[Page images and extracted text]
* * *

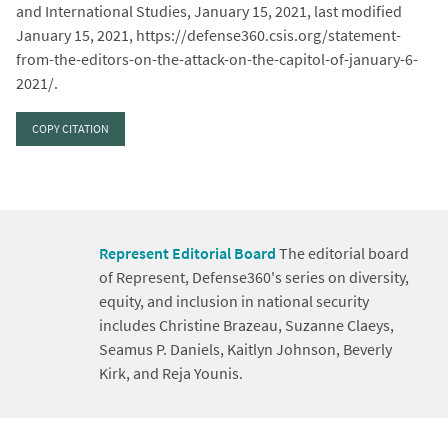
and International Studies, January 15, 2021, last modified
January 15, 2021, https://defense360.csis.org/statement-
from-the-editors-on-the-attack-on-the-capitol-of-january-6-
2021/.
COPY CITATION
Represent Editorial Board
The editorial board
of Represent, Defense360's series on diversity,
equity, and inclusion in national security
includes Christine Brazeau, Suzanne Claeys,
Seamus P. Daniels, Kaitlyn Johnson, Beverly
Kirk, and Reja Younis.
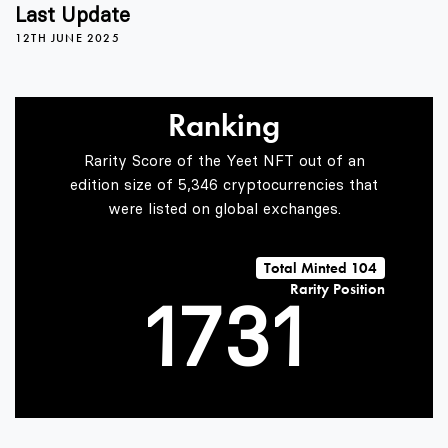
3
Last Update
12TH JUNE 2025
4
0
Ranking
5
1
Rarity Score of the Yeet NFT out of an
edition size of 5,346 cryptocurrencies that
were listed on global exchanges.
0
6
2
0
Total Minted 104
Rarity Position
1
7
3
1
2
8
4
2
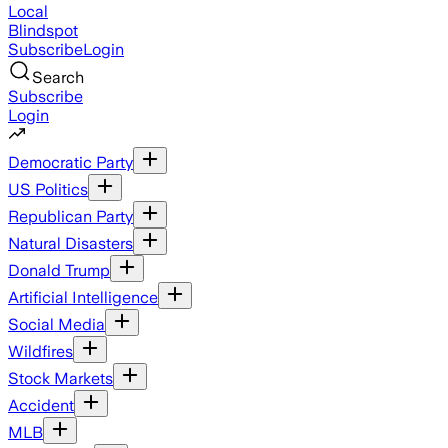
Local
Blindspot
Subscribe
Login
Search
Subscribe
Login
Democratic Party
US Politics
Republican Party
Natural Disasters
Donald Trump
Artificial Intelligence
Social Media
Wildfires
Stock Markets
Accident
MLB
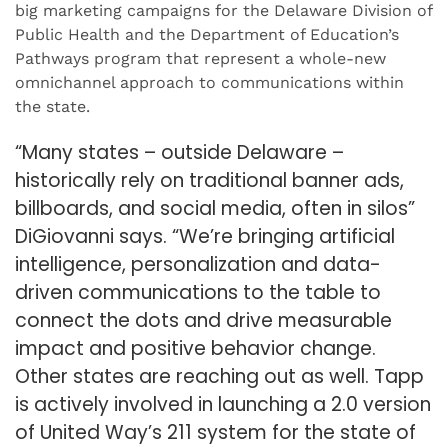
big marketing campaigns for the Delaware Division of
Public Health and the Department of Education’s
Pathways program that represent a whole-new
omnichannel approach to communications within
the state.
“Many states – outside Delaware –
historically rely on traditional banner ads,
billboards, and social media, often in silos”
DiGiovanni says. “We’re bringing artificial
intelligence, personalization and data-
driven communications to the table to
connect the dots and drive measurable
impact and positive behavior change.
Other states are reaching out as well. Tapp
is actively involved in launching a 2.0 version
of United Way’s 211 system for the state of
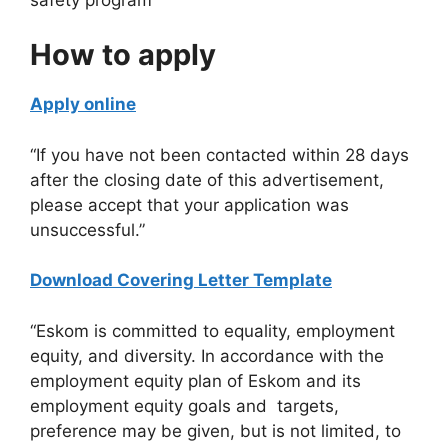
​How to apply
Apply online
“If you have not been contacted within 28 days
after the closing date of this advertisement,
please accept that your application was
unsuccessful.”
Download Covering Letter Template
“Eskom is committed to equality, employment
equity, and diversity. In accordance with the
employment equity plan of Eskom and its
employment equity goals and targets,
preference may be given, but is not limited, to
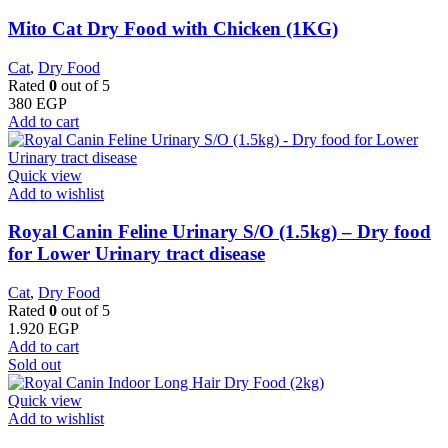
Mito Cat Dry Food with Chicken (1KG)
Cat
,
Dry Food
Rated
0
out of 5
380
EGP
Add to cart
Quick view
Add to wishlist
Royal Canin Feline Urinary S/O (1.5kg) – Dry food
for Lower Urinary tract disease
Cat
,
Dry Food
Rated
0
out of 5
1.920
EGP
Add to cart
Sold out
Quick view
Add to wishlist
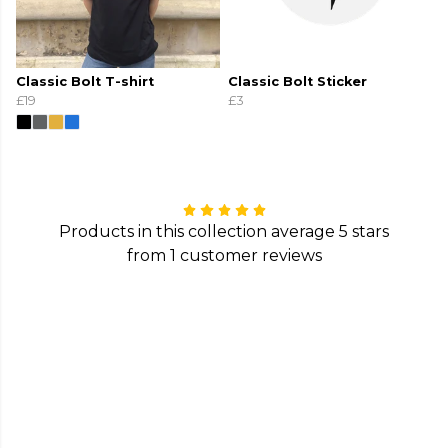
Classic Bolt T-shirt
Classic Bolt Sticker
£19
£3
Products in this collection average 5 stars
from 1 customer reviews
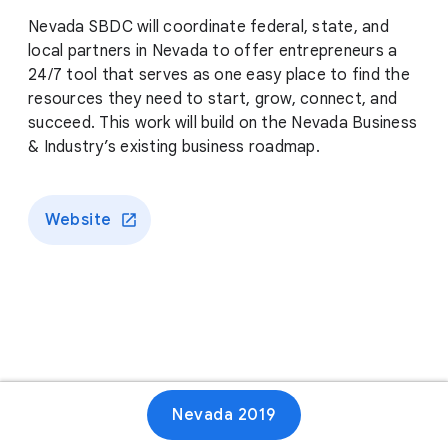
Nevada SBDC will coordinate federal, state, and
local partners in Nevada to offer entrepreneurs a
24/7 tool that serves as one easy place to find the
resources they need to start, grow, connect, and
succeed. This work will build on the Nevada Business
& Industry’s existing business roadmap.
Website
Nevada 2019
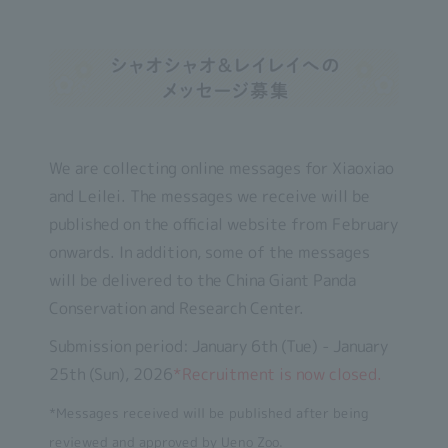
We are collecting online messages for Xiaoxiao
and Leilei. The messages we receive will be
published on the official website from February
onwards. In addition, some of the messages
will be delivered to the China Giant Panda
Conservation and Research Center.
Submission period: January 6th (Tue) - January
25th (Sun), 2026
*Recruitment is now closed.
*Messages received will be published after being
reviewed and approved by Ueno Zoo.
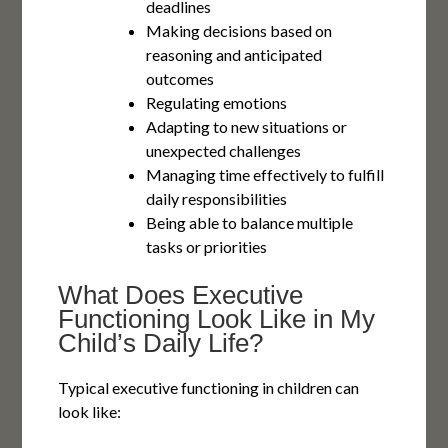
deadlines
Making decisions based on
reasoning and anticipated
outcomes
Regulating emotions
Adapting to new situations or
unexpected challenges
Managing time effectively to fulfill
daily responsibilities
Being able to balance multiple
tasks or priorities
What Does Executive
Functioning Look Like in My
Child’s Daily Life?
Typical executive functioning in children can
look like:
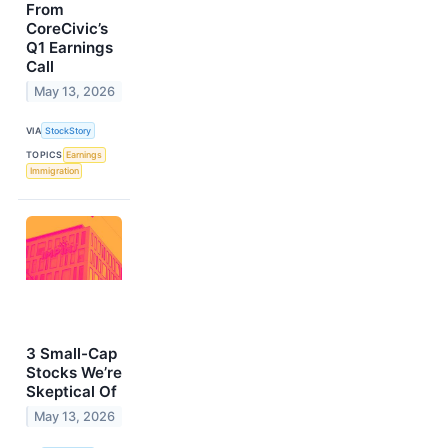
From
CoreCivic’s
Q1 Earnings
Call
May 13, 2026
VIA
StockStory
TOPICS
Earnings
Immigration
3 Small-Cap
Stocks We’re
Skeptical Of
May 13, 2026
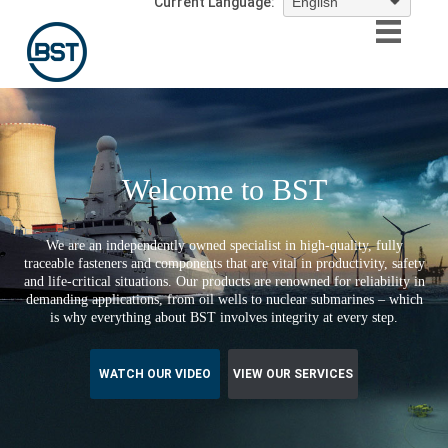
Current Language:
Welcome to BST
We are an independently owned specialist in high-quality, fully
traceable fasteners and components that are vital in productivity, safety
and life-critical situations. Our products are renowned for reliability in
demanding applications, from oil wells to nuclear submarines – which
is why everything about BST involves integrity at every step.
WATCH OUR VIDEO
VIEW OUR SERVICES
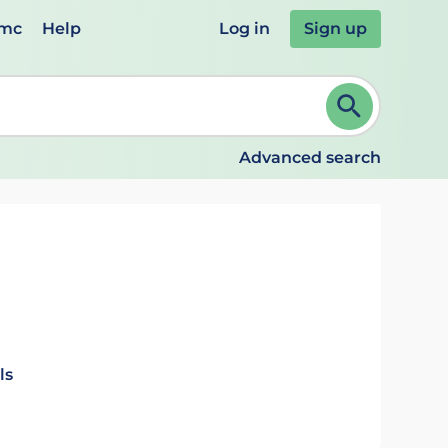
emc
Help
Log in
Sign up
review and ENTER to select. Continue typing to refine.
Advanced search
ls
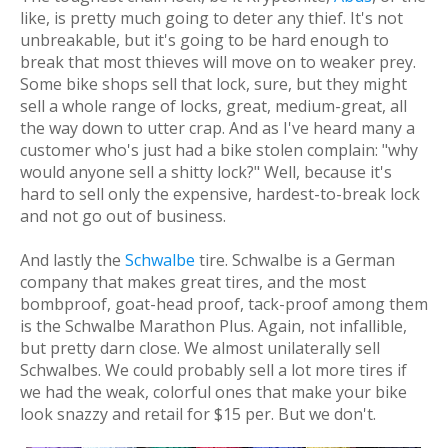
like, is pretty much going to deter any thief. It's not
unbreakable, but it's going to be hard enough to
break that most thieves will move on to weaker prey.
Some bike shops sell that lock, sure, but they might
sell a whole range of locks, great, medium-great, all
the way down to utter crap. And as I've heard many a
customer who's just had a bike stolen complain: "why
would anyone sell a shitty lock?" Well, because it's
hard to sell
only
the expensive, hardest-to-break lock
and not go out of business.
And lastly the
Schwalbe
tire. Schwalbe is a German
company that makes great tires, and the most
bombproof, goat-head proof, tack-proof among them
is the Schwalbe Marathon Plus. Again, not infallible,
but pretty darn close. We almost unilaterally sell
Schwalbes. We could probably sell a lot more tires if
we had the weak, colorful ones that make your bike
look snazzy and retail for $15 per. But we don't.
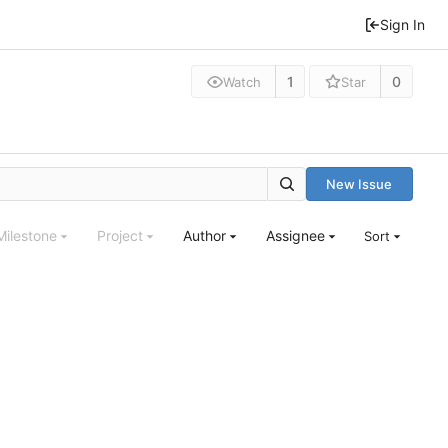
Sign In
1
0
Watch
Star
New Issue
Milestone
Project
Author
Assignee
Sort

* * *

Goal of the exercise
Restate the data above word for word. Skip every picture.

Answer area
and International Studies, January 15, 2021, last modified
January 15, 2021, https://defense360.csis.org/statement-
from-the-editors-on-the-attack-on-the-capitol-of-january-6-
2021/.
COPY CITATION
Represent Editorial Board
The editorial board
of Represent, Defense360's series on diversity,
equity, and inclusion in national security
includes Christine Brazeau, Suzanne Claeys,
Seamus P. Daniels, Kaitlyn Johnson, Beverly
Kirk, and Reja Younis.
3
Last Update
12TH JUNE 2025
4
0
Ranking
5
1
Rarity Score of the Yeet NFT out of an
edition size of 5,346 cryptocurrencies that
were listed on global exchanges.
0
6
2
0
Total Minted 104
Rarity Position
1
7
3
1
2
8
4
2
Local
Blindspot
Subscribe
Login
Search
Subscribe
Login
Democratic Party
US Politics
Republican Party
Natural Disasters
Donald Trump
Artificial Intelligence
Social Media
Wildfires
Stock Markets
Accident
MLB
big marketing campaigns for the Delaware Division of
Public Health and the Department of Education’s
Pathways program that represent a whole-new
omnichannel approach to communications within
the state.
“Many states – outside Delaware –
historically rely on traditional banner ads,
billboards, and social media, often in silos”
DiGiovanni says. “We’re bringing artificial
intelligence, personalization and data-
driven communications to the table to
connect the dots and drive measurable
impact and positive behavior change.
Other states are reaching out as well. Tapp
is actively involved in launching a 2.0 version
of United Way’s 211 system for the state of
​How to apply
Apply online
“If you have not been contacted within 28 days
after the closing date of this advertisement,
please accept that your application was
unsuccessful.”
Download Covering Letter Template
“Eskom is committed to equality, employment
equity, and diversity. In accordance with the
employment equity plan of Eskom and its
employment equity goals and targets,
preference may be given, but is not limited, to
Mito Cat Dry Food with Chicken (1KG)
Cat
,
Dry Food
Rated
0
out of 5
380
EGP
Add to cart
Quick view
Add to wishlist
Royal Canin Feline Urinary S/O (1.5kg) – Dry food
for Lower Urinary tract disease
Cat
,
Dry Food
Rated
0
out of 5
1.920
EGP
Add to cart
Sold out
Quick view
Add to wishlist
Classic Bolt T-shirt
Classic Bolt Sticker
£19
£3
Products in this collection average 5 stars
from 1 customer reviews
Nevada SBDC will coordinate federal, state, and
local partners in Nevada to offer entrepreneurs a
24/7 tool that serves as one easy place to find the
resources they need to start, grow, connect, and
succeed. This work will build on the Nevada Business
& Industry’s existing business roadmap.
Website
Nevada 2019
We are collecting online messages for Xiaoxiao
and Leilei. The messages we receive will be
published on the official website from February
onwards. In addition, some of the messages
will be delivered to the China Giant Panda
Conservation and Research Center.
Submission period: January 6th (Tue) - January
25th (Sun), 2026
*Recruitment is now closed.
*Messages received will be published after being
reviewed and approved by Ueno Zoo.
deadlines
Making decisions based on
reasoning and anticipated
outcomes
Regulating emotions
Adapting to new situations or
unexpected challenges
Managing time effectively to fulfill
daily responsibilities
Being able to balance multiple
tasks or priorities
What Does Executive
Functioning Look Like in My
Child’s Daily Life?
Typical executive functioning in children can
look like:
From
CoreCivic’s
Q1 Earnings
Call
May 13, 2026
VIA
StockStory
TOPICS
Earnings
Immigration
3 Small-Cap
Stocks We’re
Skeptical Of
May 13, 2026
Current Language:
Welcome to BST
We are an independently owned specialist in high-quality, fully
traceable fasteners and components that are vital in productivity, safety
and life-critical situations. Our products are renowned for reliability in
demanding applications, from oil wells to nuclear submarines – which
is why everything about BST involves integrity at every step.
WATCH OUR VIDEO
VIEW OUR SERVICES
emc
Help
Log in
Sign up
review and ENTER to select. Continue typing to refine.
Advanced search
ls
like, is pretty much going to deter any thief. It's not
unbreakable, but it's going to be hard enough to
break that most thieves will move on to weaker prey.
Some bike shops sell that lock, sure, but they might
sell a whole range of locks, great, medium-great, all
the way down to utter crap. And as I've heard many a
customer who's just had a bike stolen complain: "why
would anyone sell a shitty lock?" Well, because it's
hard to sell
only
the expensive, hardest-to-break lock
and not go out of business.
And lastly the
Schwalbe
tire. Schwalbe is a German
company that makes great tires, and the most
bombproof, goat-head proof, tack-proof among them
is the Schwalbe Marathon Plus. Again, not infallible,
but pretty darn close. We almost unilaterally sell
Schwalbes. We could probably sell a lot more tires if
we had the weak, colorful ones that make your bike
look snazzy and retail for $15 per. But we don't.
Sign In
1
0
Watch
Star
New Issue
Milestone
Project
Author
Assignee
Sort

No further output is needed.